Which lines of the records contain the word "чтобы"? Copy each one.

* RECORD SET *
◆ ◆ ◆ ◆ ◆
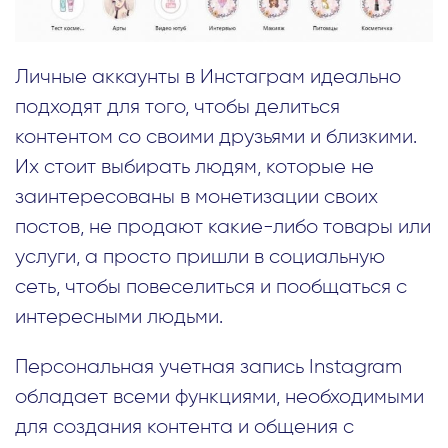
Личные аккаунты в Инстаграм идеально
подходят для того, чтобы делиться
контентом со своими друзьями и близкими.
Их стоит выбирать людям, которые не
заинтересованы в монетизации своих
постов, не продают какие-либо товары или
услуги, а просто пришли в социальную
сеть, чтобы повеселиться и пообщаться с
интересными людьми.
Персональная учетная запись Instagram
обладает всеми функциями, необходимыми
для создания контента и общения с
◆ ◆ ◆ ◆ ◆
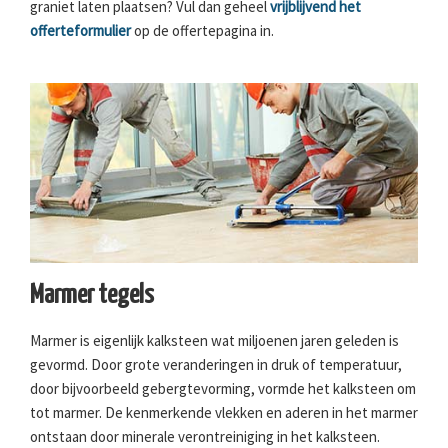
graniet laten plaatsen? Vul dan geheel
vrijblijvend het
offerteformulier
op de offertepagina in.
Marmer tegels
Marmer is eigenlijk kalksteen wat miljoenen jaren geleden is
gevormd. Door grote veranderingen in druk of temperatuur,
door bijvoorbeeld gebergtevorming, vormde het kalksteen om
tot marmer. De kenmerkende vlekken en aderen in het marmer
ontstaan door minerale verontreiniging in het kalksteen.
◆ ◆ ◆ ◆ ◆
* TASK ANSWER *
подходят для того, чтобы делиться
сеть, чтобы повеселиться и пообщаться с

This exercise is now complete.